Patients were excluded if they had known hypersensitivity to digoxin or rosuvastatin or any of the excipients of capmatinib, digoxin or rosuvastatin or have inadequate organ function. Patient receiving following treatments were excluded: digoxin or rosuvastatin within 21 days prior to the beginning of the DDI phase (Day 1) and for the duration of the DDI phase; strong or moderate in vivo inhibitors and inducers of CYP3A4 that cannot be discontinued at least 1 week prior to the start of treatment with capmatinib and for the duration of the study; in vivo inhibitors or inducers of P-gp or BCRP within 30 days prior to starting study treatment, or during the DDI phase; medicines with a known risk of prolonging the QT interval; unstable or increasing doses of corticosteroids; proton pump inhibitors within 7 days prior to starting study treatment or during the DDI phase; thoracic radiotherapy to lung fields ≤4 weeks prior to starting the capmatinib or patients who did not recover from radiotherapy-related toxicities; major surgery (except video-assisted thoracic surgery and mediastinoscopy) within 4 weeks prior (2 weeks for resection of brain metastases) to starting capmatinib or patients who did not recover from side-effects of such procedure; homeopathic or naturopathic medicines (except vitamin supplements) within 5 days prior to the days of blood sample collection for pharmacokinetic assessment in the DDI phase (i.e., Day 5 to Day 10 and Day 17 to Day 32 of the DDI phase).

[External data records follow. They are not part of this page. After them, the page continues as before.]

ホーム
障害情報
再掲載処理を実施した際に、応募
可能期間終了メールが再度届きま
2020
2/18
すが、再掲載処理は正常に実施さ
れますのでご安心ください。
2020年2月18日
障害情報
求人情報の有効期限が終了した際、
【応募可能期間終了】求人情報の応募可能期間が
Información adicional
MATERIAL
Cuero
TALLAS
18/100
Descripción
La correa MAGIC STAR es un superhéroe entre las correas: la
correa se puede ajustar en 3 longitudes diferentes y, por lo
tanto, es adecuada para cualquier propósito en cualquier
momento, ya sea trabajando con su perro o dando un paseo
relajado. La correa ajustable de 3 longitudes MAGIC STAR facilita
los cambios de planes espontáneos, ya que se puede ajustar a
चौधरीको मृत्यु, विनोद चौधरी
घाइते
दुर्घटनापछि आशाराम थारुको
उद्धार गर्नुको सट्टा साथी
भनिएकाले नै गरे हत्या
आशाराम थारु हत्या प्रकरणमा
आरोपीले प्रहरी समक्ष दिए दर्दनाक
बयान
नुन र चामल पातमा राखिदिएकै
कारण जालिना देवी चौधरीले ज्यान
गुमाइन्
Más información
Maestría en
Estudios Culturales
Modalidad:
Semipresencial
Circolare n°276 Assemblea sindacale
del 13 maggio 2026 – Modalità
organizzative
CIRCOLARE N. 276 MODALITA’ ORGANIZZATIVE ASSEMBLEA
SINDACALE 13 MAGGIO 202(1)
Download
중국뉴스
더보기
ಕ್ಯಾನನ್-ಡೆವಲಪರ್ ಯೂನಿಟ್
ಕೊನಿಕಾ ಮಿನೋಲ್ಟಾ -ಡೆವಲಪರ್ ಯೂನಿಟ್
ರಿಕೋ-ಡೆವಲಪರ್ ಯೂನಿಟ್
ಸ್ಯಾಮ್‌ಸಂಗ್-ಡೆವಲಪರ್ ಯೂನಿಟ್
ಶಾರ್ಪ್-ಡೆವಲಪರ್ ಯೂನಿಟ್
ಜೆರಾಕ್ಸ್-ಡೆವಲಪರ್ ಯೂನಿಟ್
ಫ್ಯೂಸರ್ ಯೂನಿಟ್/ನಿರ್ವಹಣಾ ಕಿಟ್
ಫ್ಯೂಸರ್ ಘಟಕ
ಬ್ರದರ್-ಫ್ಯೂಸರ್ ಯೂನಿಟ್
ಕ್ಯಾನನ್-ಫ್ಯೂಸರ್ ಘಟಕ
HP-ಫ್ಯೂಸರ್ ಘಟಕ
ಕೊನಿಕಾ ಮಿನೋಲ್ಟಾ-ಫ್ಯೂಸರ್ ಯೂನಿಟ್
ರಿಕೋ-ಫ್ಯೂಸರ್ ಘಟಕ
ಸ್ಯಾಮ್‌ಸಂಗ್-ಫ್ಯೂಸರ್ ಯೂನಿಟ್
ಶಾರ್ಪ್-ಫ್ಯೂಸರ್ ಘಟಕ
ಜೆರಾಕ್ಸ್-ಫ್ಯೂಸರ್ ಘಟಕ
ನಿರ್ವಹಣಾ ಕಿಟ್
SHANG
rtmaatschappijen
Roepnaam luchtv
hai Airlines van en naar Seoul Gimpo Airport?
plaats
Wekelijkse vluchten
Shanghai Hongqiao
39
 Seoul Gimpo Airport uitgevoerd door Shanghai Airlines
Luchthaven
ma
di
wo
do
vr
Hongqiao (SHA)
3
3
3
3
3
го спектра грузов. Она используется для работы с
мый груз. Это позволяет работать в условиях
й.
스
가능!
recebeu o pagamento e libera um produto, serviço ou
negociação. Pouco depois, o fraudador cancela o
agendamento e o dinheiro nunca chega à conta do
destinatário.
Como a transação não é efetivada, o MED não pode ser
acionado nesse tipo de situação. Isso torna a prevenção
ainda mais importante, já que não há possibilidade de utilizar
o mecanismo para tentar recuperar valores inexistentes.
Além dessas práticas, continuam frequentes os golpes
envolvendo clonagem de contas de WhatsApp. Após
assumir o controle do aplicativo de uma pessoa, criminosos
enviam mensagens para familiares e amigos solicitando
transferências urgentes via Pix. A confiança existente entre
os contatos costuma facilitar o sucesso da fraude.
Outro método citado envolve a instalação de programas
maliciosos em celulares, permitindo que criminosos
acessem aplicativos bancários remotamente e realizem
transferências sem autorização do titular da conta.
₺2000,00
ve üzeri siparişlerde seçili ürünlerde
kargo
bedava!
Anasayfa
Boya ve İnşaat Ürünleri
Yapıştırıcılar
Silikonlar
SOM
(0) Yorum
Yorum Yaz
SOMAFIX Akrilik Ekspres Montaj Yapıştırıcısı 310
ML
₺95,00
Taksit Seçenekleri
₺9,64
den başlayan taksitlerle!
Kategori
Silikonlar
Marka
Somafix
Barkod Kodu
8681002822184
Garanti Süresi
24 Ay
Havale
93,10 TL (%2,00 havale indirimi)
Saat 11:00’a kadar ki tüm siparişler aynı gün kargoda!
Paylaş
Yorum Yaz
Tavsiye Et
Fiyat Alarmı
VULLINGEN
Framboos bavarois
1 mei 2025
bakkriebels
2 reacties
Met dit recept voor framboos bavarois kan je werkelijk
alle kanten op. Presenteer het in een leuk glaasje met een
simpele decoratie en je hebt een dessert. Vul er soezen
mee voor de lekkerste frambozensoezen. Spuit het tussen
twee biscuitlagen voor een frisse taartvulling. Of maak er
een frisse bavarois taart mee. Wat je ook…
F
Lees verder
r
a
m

This clinical study was designed and implemented in accordance with the principles of the Declaration of Helsinki and the Good Clinical Practice guidelines of the International Council for Harmonization, with applicable local regulations. The study protocol and all amendments were reviewed by the independent ethics committee or institutional review board for each center. All patients provided written informed consent before screening.